By Dennis Oda, Star-Bulletin
Luana Alapa-Hee, holding daughter Kyla, and Michael Maeshiro
are partners in a Honolulu bridal shop and associates of the
Nationwide Auto Club Inc., an Atlanta-based company that
lets people buy cars at a discount. Maeshiro bought this car
through Nationwide. The state is investigating, saying the
club does more recruiting than selling.



Auto-buying club
draws scrutiny

It says it's taking heat
because it cuts into dealers' profit

By Rob Perez
Star-Bulletin

Nationwide Auto Club Inc. says it can save Hawaii consumers thousands of dollars on most new car purchases.

There's one problem.

The state alleges the company is operating an illegal pyramid scheme. Nationwide disputes the charge.

"That's just utter nonsense," said Glenville Haldi, Nationwide's attorney.

The fight, which has generated allegations of high-level government corruption, now is in federal court.

In a lawsuit filed in May, the Atlanta-based multilevel-marketing company accuses the state of violating its constitutional rights.

Nationwide has turned to federal court partly because "we don't trust the state court," said President William Case. "We strongly feel the state of Hawaii doesn't want us there."

The state denies the company's allegations.

"They're totally wrong and off the wall," said Patty Moy, senior securities enforcing attorney for the Department of Commerce and Consumer Affairs, which is investigating the company for allegedly violating Hawaii's securities law. Nationwide officials "just don't like that we disagree with them," she said.

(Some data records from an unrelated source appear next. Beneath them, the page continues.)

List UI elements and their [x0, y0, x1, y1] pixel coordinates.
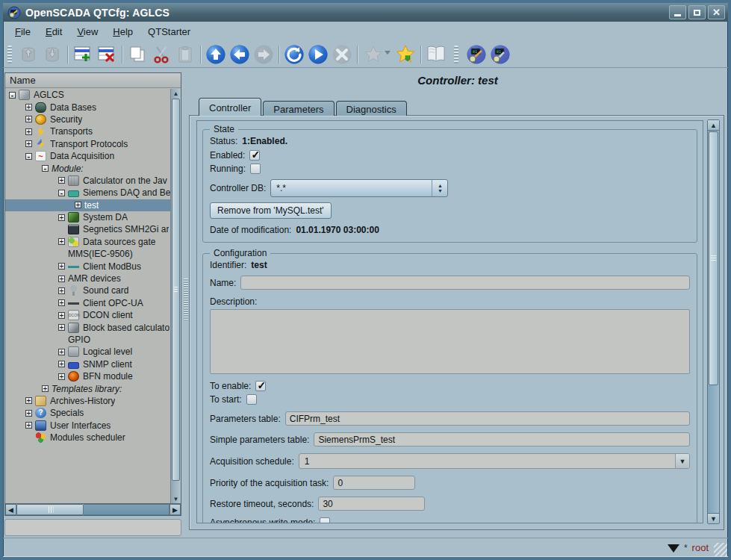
tree-hscroll-thumb[interactable] [16, 504, 84, 515]
toolbar-grip[interactable] [7, 46, 12, 63]
name-input[interactable] [240, 276, 690, 290]
tree-vertical-scrollbar[interactable]: ▲ ▼ [170, 89, 181, 503]
menu-view[interactable]: View [69, 24, 105, 40]
tree-item-siemens[interactable]: Siemens DAQ and Be [5, 187, 170, 199]
menu-file[interactable]: File [7, 24, 38, 40]
expand-icon[interactable] [42, 385, 49, 392]
expand-icon[interactable] [58, 324, 65, 331]
stop-button[interactable] [330, 43, 354, 66]
tree-item-transport-protocols[interactable]: Transport Protocols [5, 138, 170, 150]
menu-help[interactable]: Help [105, 24, 140, 40]
tree-search-input[interactable] [4, 519, 181, 536]
tree-item-transports[interactable]: Transports [5, 125, 170, 137]
controller-db-combo[interactable]: *.* ▲▼ [270, 179, 448, 197]
qtstarter-tools-button[interactable]: 01 [488, 43, 512, 66]
toolbar-grip[interactable] [454, 46, 458, 63]
expand-icon[interactable] [25, 422, 32, 429]
resize-grip[interactable] [714, 543, 727, 556]
tree-item-security[interactable]: Security [5, 113, 170, 125]
copy-button[interactable] [125, 43, 149, 66]
favorite-dropdown-icon[interactable] [385, 51, 391, 57]
close-button[interactable]: ✕ [708, 5, 725, 19]
expand-icon[interactable] [58, 276, 65, 282]
up-button[interactable] [204, 43, 228, 66]
scroll-left-icon[interactable]: ◀ [5, 504, 16, 515]
restore-timeout-input[interactable] [318, 497, 425, 511]
expand-icon[interactable] [58, 361, 65, 367]
tree-item-module[interactable]: Module: [5, 162, 170, 174]
minimize-button[interactable] [669, 5, 686, 19]
priority-input[interactable] [333, 476, 415, 490]
expand-icon[interactable] [25, 140, 32, 147]
scroll-up-icon[interactable]: ▲ [171, 89, 181, 98]
expand-icon[interactable] [25, 397, 32, 404]
to-enable-checkbox[interactable] [255, 381, 266, 391]
tree-horizontal-scrollbar[interactable]: ◀ ▶ [5, 503, 181, 515]
tree-item-user-interfaces[interactable]: User Interfaces [5, 420, 170, 432]
tree-item-gpio[interactable]: GPIO [5, 334, 170, 346]
description-textarea[interactable] [210, 309, 690, 374]
expand-icon[interactable] [25, 128, 32, 135]
menu-qtstarter[interactable]: QTStarter [140, 24, 198, 40]
back-button[interactable] [228, 43, 252, 66]
collapse-icon[interactable] [58, 190, 65, 196]
add-favorite-button[interactable] [394, 43, 417, 66]
tree-item-archives-history[interactable]: Archives-History [5, 395, 170, 407]
expand-icon[interactable] [58, 263, 65, 270]
expand-icon[interactable] [25, 116, 32, 122]
load-button[interactable] [16, 43, 40, 66]
tree-item-test-selected[interactable]: test [5, 199, 170, 211]
manual-button[interactable] [424, 43, 448, 66]
delete-item-button[interactable] [95, 43, 119, 66]
scroll-down-icon[interactable]: ▼ [708, 513, 719, 523]
tree-item-client-opc-ua[interactable]: Client OPC-UA [5, 297, 170, 309]
qtstarter-config-button[interactable]: 01 [464, 43, 488, 66]
tree-item-aglcs[interactable]: AGLCS [5, 89, 170, 101]
scroll-right-icon[interactable]: ▶ [169, 504, 181, 515]
cut-button[interactable] [149, 43, 173, 66]
tree-vscroll-thumb[interactable] [172, 99, 180, 481]
tree-item-modules-scheduler[interactable]: Modules scheduler [5, 432, 170, 444]
tree-item-data-bases[interactable]: Data Bases [5, 101, 170, 113]
running-checkbox[interactable] [250, 164, 261, 174]
tree-item-data-acquisition[interactable]: Data Acquisition [5, 150, 170, 162]
panel-vertical-scrollbar[interactable]: ▲ ▼ [707, 119, 720, 524]
expand-icon[interactable] [58, 238, 65, 245]
expand-icon[interactable] [58, 373, 65, 380]
parameters-table-input[interactable] [285, 411, 690, 426]
scroll-down-icon[interactable]: ▼ [171, 494, 181, 503]
tree-item-client-modbus[interactable]: Client ModBus [5, 260, 170, 272]
expand-icon[interactable] [25, 410, 32, 417]
tree-item-bfn-module[interactable]: BFN module [5, 370, 170, 382]
expand-icon[interactable] [25, 104, 32, 111]
paste-button[interactable] [173, 43, 197, 66]
refresh-button[interactable] [282, 43, 306, 66]
tree-item-logical-level[interactable]: Logical level [5, 346, 170, 358]
tree-item-segnetics[interactable]: Segnetics SMH2Gi ar [5, 223, 170, 235]
tab-controller[interactable]: Controller [199, 98, 261, 116]
collapse-icon[interactable] [42, 165, 49, 172]
collapse-icon[interactable] [9, 92, 16, 99]
maximize-button[interactable] [688, 5, 706, 19]
tree-item-system-da[interactable]: System DA [5, 211, 170, 223]
panel-splitter[interactable] [183, 68, 189, 538]
collapse-icon[interactable] [25, 153, 32, 160]
tab-parameters[interactable]: Parameters [263, 101, 334, 116]
add-item-button[interactable] [71, 43, 95, 66]
enabled-checkbox[interactable] [249, 150, 260, 161]
expand-icon[interactable] [58, 312, 65, 319]
async-write-checkbox[interactable] [320, 517, 330, 523]
expand-icon[interactable] [58, 349, 65, 355]
start-button[interactable] [306, 43, 330, 66]
tree-item-amr-devices[interactable]: AMR devices [5, 273, 170, 284]
save-button[interactable] [40, 43, 64, 66]
expand-icon[interactable] [58, 214, 65, 221]
tree-item-specials[interactable]: Specials [5, 407, 170, 419]
tree-item-dcon-client[interactable]: DCONDCON client [5, 309, 170, 321]
tree-item-mms[interactable]: MMS(IEC-9506) [5, 248, 170, 260]
expand-icon[interactable] [58, 299, 65, 306]
tree-item-templates-library[interactable]: Templates library: [5, 382, 170, 394]
tab-diagnostics[interactable]: Diagnostics [336, 101, 407, 116]
tree-item-data-sources-gate[interactable]: Data sources gate [5, 236, 170, 248]
menu-edit[interactable]: Edit [38, 24, 69, 40]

For $695, the company sells a two-year benefits package that enables buyers to purchase goods, including new cars, from suppliers at discounted prices. Nationwide associates, for instance, can purchase most domestic vehicles at factory-to-dealer prices, according to the company.

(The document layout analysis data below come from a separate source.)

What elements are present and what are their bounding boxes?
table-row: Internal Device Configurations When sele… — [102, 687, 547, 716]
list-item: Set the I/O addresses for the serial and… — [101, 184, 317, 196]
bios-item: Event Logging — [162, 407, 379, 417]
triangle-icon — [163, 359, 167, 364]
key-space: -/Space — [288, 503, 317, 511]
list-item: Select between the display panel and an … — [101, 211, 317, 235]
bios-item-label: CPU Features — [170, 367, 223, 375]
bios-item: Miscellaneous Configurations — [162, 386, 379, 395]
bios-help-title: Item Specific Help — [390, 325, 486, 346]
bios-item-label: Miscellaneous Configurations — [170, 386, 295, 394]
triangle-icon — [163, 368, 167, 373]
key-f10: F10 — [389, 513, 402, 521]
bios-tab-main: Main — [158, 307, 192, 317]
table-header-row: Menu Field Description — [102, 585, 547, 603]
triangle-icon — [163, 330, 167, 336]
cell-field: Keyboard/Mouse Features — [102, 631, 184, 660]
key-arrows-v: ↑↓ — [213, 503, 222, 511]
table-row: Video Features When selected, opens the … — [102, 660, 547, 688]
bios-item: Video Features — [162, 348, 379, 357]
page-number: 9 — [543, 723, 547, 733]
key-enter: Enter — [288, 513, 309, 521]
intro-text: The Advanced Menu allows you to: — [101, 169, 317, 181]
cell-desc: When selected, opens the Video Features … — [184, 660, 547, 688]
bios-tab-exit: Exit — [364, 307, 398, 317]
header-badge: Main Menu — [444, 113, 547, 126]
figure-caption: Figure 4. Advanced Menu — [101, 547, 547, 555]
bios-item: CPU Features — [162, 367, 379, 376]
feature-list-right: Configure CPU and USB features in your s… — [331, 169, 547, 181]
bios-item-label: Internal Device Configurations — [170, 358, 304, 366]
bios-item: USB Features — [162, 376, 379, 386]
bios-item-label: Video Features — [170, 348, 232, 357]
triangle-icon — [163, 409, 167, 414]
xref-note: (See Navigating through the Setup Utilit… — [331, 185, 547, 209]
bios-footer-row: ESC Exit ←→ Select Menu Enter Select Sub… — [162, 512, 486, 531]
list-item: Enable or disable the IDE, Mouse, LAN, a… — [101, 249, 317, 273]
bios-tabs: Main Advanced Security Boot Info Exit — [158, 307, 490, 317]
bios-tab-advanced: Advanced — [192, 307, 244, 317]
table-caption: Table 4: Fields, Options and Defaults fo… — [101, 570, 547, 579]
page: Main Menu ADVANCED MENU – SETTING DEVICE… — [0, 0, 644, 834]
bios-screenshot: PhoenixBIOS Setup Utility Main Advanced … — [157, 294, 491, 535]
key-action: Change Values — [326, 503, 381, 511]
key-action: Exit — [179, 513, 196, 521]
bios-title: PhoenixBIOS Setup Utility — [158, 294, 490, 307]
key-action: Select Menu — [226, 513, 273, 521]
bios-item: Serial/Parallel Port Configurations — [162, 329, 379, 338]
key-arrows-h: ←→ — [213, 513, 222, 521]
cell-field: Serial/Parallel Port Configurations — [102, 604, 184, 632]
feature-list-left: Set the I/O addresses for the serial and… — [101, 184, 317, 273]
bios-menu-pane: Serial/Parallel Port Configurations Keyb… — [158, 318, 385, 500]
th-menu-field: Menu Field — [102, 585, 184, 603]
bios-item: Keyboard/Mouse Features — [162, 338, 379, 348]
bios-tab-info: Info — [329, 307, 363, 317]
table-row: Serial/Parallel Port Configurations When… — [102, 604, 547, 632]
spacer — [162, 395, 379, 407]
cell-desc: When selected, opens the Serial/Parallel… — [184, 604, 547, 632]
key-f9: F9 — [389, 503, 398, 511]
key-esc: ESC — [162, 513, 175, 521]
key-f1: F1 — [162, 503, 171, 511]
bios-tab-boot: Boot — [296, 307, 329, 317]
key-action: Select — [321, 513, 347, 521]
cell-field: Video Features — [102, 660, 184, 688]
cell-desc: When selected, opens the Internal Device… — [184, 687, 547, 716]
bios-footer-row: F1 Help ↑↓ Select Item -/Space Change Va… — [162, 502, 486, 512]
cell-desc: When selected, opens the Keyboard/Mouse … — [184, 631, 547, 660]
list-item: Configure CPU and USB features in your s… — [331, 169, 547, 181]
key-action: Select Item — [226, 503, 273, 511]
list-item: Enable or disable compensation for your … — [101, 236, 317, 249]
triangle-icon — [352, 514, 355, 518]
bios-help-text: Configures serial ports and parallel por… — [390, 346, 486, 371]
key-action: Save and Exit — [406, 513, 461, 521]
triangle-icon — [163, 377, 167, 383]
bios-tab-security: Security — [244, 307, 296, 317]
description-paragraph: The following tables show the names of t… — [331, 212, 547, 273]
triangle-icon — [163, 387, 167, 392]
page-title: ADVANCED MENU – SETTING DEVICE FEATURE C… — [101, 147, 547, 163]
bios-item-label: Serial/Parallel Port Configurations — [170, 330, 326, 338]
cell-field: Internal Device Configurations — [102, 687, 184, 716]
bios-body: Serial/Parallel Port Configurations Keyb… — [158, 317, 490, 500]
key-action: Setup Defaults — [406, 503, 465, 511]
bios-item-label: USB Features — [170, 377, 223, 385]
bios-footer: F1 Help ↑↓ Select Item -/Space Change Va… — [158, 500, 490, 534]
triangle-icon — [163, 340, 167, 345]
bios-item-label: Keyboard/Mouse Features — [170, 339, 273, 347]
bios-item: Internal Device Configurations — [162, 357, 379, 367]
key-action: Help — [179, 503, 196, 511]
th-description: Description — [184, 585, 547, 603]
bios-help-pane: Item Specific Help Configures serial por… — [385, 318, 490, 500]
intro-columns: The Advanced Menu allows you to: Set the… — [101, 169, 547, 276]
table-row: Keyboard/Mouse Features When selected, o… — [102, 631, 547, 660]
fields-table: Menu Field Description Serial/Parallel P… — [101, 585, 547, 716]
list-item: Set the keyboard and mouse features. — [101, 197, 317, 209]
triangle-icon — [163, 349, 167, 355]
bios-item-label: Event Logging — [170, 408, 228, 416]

The benefits packages are sold by Nationwide representatives in a multilevel-marketing fashion -- similar to how Amway representatives sell their products and recruit others into the business.

But several states, including Hawaii, have raised questions about Nationwide's operation, saying the emphasis appears to be on recruiting rather than selling -- a key element of a pyramid scheme.

In Washington, the state has ordered the company to stop doing business there allegedly in violation of Washington law. The company is contesting the order.

Haldi said Nationwide isn't operating a pyramid scheme and is being unfairly tainted because many other multilevel-marketing companies have proven to be scams.

He also claims Hawaii officials haven't told the company precisely what is illegal about its operation. But Moy said her agency has told the company what it needs to do to comply with Hawaii's law, such as offer money-back guarantees.

Haldi said he suspects Nationwide's troubles stem from the potential economic blow Hawaii auto dealers would suffer if the company's purchasing system takes hold here.

"We would knock their entire price structure down," he said.

Haldi said Hawaii sources "in a position to know" have told Nationwide that powerful interests are influencing the state's actions. "We're concerned it goes pretty high up in the state and is well entrenched," he said.

Haldi wouldn't identify who the sources are.

He noted, however, that Attorney General Margery Bronster has financial ties through marriage to the local auto industry. Bronster's husband, Mark Fukunaga, is chairman of Servco Pacific Inc., which owns the Toyota dealerships on Oahu.

Moy laughed at Haldi's suggestion of high-level government meddling in the investigation.

"That's totally a fabrication," she said. ". . . He wants to think it's some evil, backward, seamy situation here. It is far from that."

While the two sides duke it out in court, Nationwide representatives are trying to kickstart sales here.

Michael Maeshiro, a Nationwide associate on Oahu, said he saved thousands of dollars by buying two cars recently through the company's program.

Maeshiro says local consumers are paying excessive amounts buying cars from dealers who jack up suggested retail prices by several thousand dollars. "It's a game at the expense of consumers," he said.